Un responsable du Pentagone, qui s'est exprimé sous couvert d'anonymat, a déclaré que Trump « avait promis il y a un an au peuple américain de garantir la sécurité » du pays et de « combattre les cartels et les narcoterroristes ».

Le haut responsable a comparé ces organisations à des « organisations terroristes étrangères de longue date » et leur a imputé « plus de morts américaines qu’à tout autre adversaire récent ». Il leur a également imputé la circulation du fentanyl et la violence des gangs aux États-Unis.

L'opération faisait partie de la stratégie de pression que Washington promeut depuis fin 2025 contre Nicolás Maduro, accusé par la justice américaine de trafic de drogue et capturé par le Pentagone le 3 janvier lors d'une opération à Caracas.
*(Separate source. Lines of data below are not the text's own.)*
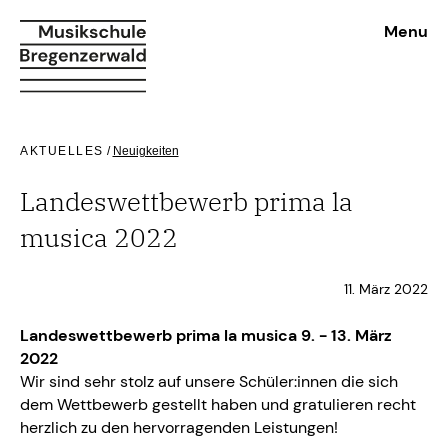
Menu
AKTUELLES
/
Neuigkeiten
Landeswettbewerb prima la
musica 2022
11. März 2022
Landeswettbewerb prima la musica 9. - 13. März
2022
Wir sind sehr stolz auf unsere Schüler:innen die sich
dem Wettbewerb gestellt haben und gratulieren recht
herzlich zu den hervorragenden Leistungen!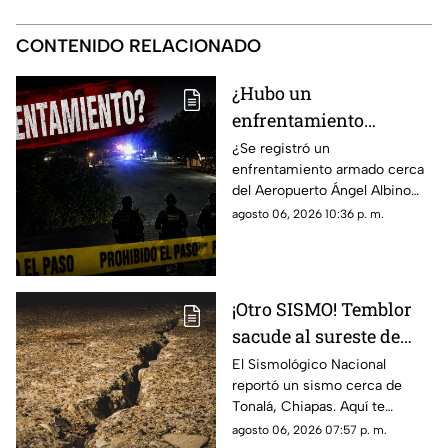
CONTENIDO RELACIONADO
¿Hubo un
enfrentamiento
armado en el
¿Se registró un
enfrentamiento armado cerca
aeropuerto Ángel
del Aeropuerto Ángel Albino
Albino Corzo? Esto
Corzo? Autoridades
agosto 06, 2026 10:36 p. m.
dijeron las autoridades
confirmaron lo que en realidad
está ocurriendo.
¡Otro SISMO! Temblor
sacude al sureste de
México HOY: epicentro
El Sismológico Nacional
reportó un sismo cerca de
y magnitud
Tonalá, Chiapas. Aquí te
contamos todos los detalles
agosto 06, 2026 07:57 p. m.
Après cet épisode, les États-Unis ont renforcé la coopération régionale en créant la Coalition américaine anti-cartel (A3C), qui rassemble Washington et 18 autres pays d’Amérique latine et des Caraïbes.

Des organisations telles qu'Amnesty International ont remis en question ces opérations et ont exigé que les États-Unis donnent la priorité à l'interception des navires et à la détention de leurs équipages plutôt qu'au recours à la force meurtrière. Le Haut-Commissaire des Nations Unies aux droits de l’homme, Volker Türk, a appelé en novembre Washington à enquêter pour savoir si ces actions pouvaient constituer des « exécutions extrajudiciaires ». Il a mis en garde contre des « indications fortes » et a rappelé que le droit international n’admet la force meurtrière qu’en dernier recours face à une menace imminente.